Copy each line of the entries beneath that contains the word "mulheres".

++++ The records

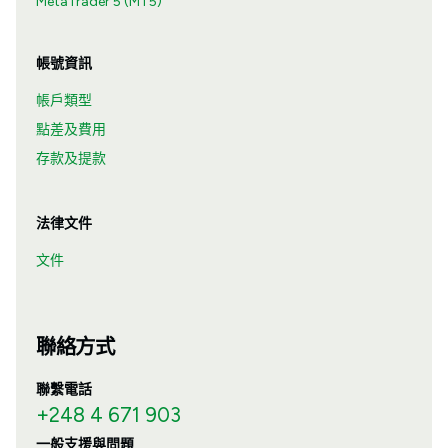
MetaTrader 5 (MT5)
帳號資訊
帳戶類型
點差及費用
存款及提款
法律文件
文件
聯絡方式
聯繫電話
+248 4 671 903
一般支援與問題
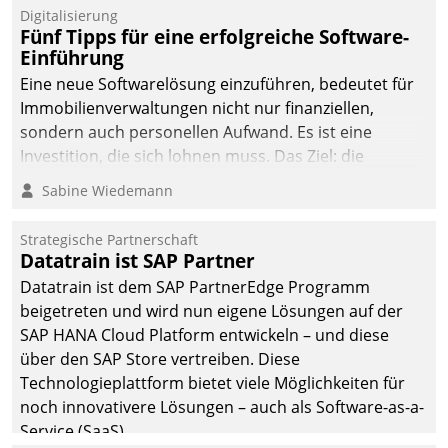
Digitalisierung
Fünf Tipps für eine erfolgreiche Software-
Einführung
Eine neue Softwarelösung einzuführen, bedeutet für
Immobilienverwaltungen nicht nur finanziellen,
sondern auch personellen Aufwand. Es ist eine
Investition, die sich lohnen muss. Das Ziel: die
nachhaltige Optimierung der Geschäftsabläufe. Damit
Sabine Wiedemann
dieses Ziel erreicht wird, sollten einige Grundregeln
befolgt werden.
Strategische Partnerschaft
Datatrain ist SAP Partner
Datatrain ist dem SAP PartnerEdge Programm
beigetreten und wird nun eigene Lösungen auf der
SAP HANA Cloud Platform entwickeln – und diese
über den SAP Store vertreiben. Diese
Technologieplattform bietet viele Möglichkeiten für
noch innovativere Lösungen – auch als Software-as-a-
Service (SaaS).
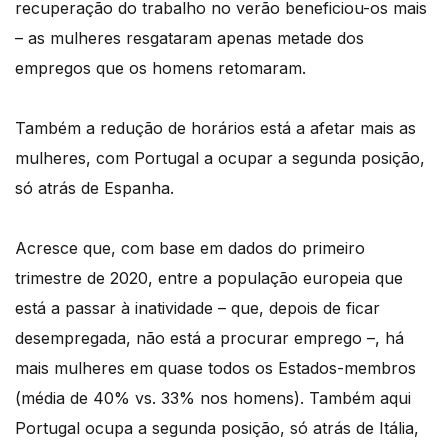
recuperação do trabalho no verão beneficiou-os mais
– as mulheres resgataram apenas metade dos
empregos que os homens retomaram.
Também a redução de horários está a afetar mais as
mulheres, com Portugal a ocupar a segunda posição,
só atrás de Espanha.
Acresce que, com base em dados do primeiro
trimestre de 2020, entre a população europeia que
está a passar à inatividade – que, depois de ficar
desempregada, não está a procurar emprego –, há
mais mulheres em quase todos os Estados-membros
(média de 40% vs. 33% nos homens). Também aqui
Portugal ocupa a segunda posição, só atrás de Itália,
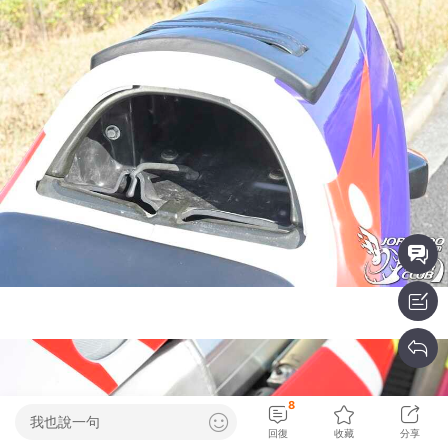
8
我也說一句
回復
收藏
分享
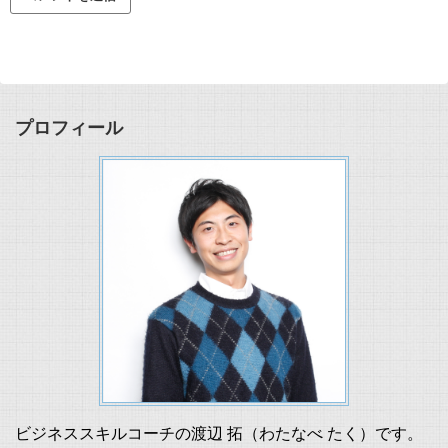
プロフィール
ビジネススキルコーチの渡辺 拓（わたなべ たく）です。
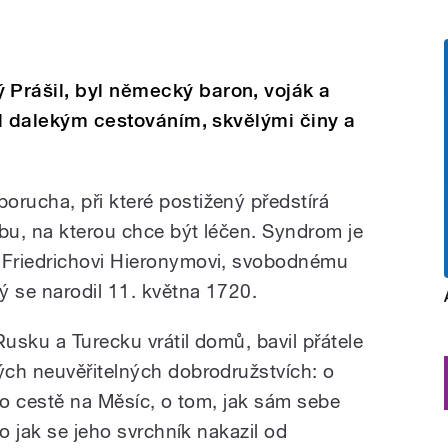
Prášil, byl německý baron, voják a
nil dalekým cestováním, skvělými činy a
rucha, při které postižený předstírá
u, na kterou chce být léčen. Syndrom je
 Friedrichovi Hieronymovi, svobodnému
 se narodil 11. května 1720.
usku a Turecku vrátil domů, bavil přátele
ch neuvěřitelných dobrodružstvích: o
 o cestě na Měsíc, o tom, jak sám sebe
bo jak se jeho svrchník nakazil od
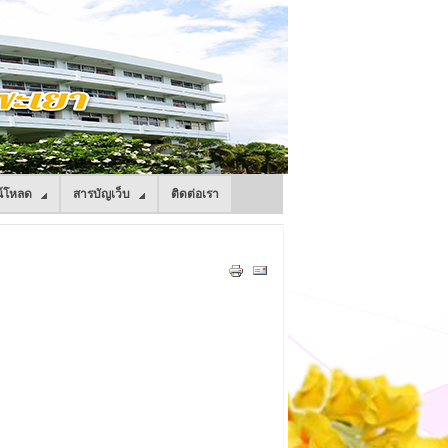
์โหลด
สารบัญเว็บ
ติดต่อเรา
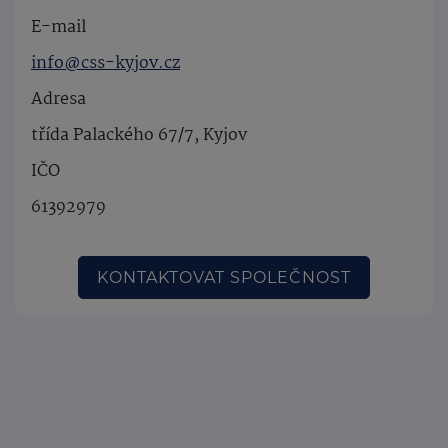
E-mail
info@css-kyjov.cz
Adresa
třída Palackého 67/7, Kyjov
IČO
61392979
KONTAKTOVAT SPOLEČNOST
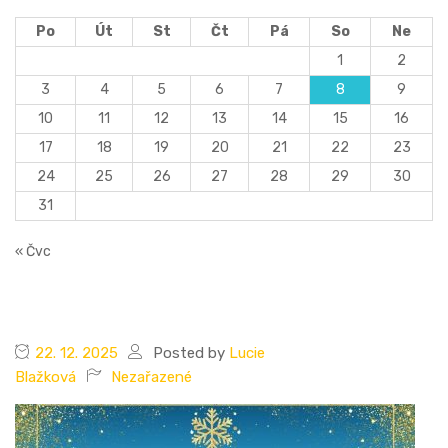
Po
Út
St
Čt
Pá
So
Ne
1
2
3
4
5
6
7
8
9
10
11
12
13
14
15
16
17
18
19
20
21
22
23
24
25
26
27
28
29
30
31
« Čvc
22. 12. 2025
Posted by
Lucie
Blažková
Nezařazené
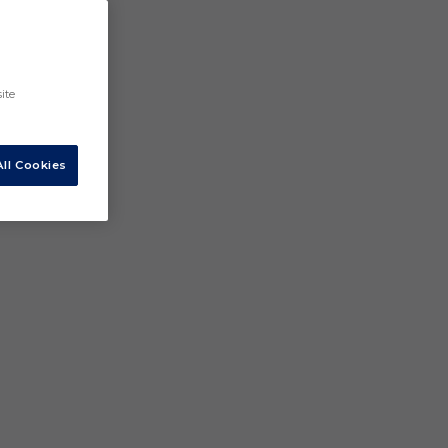
ite
ll Cookies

++++++++

→ Reply
– as mulheres resgataram apenas metade dos
mulheres, com Portugal a ocupar a segunda posição,
mais mulheres em quase todos os Estados-membros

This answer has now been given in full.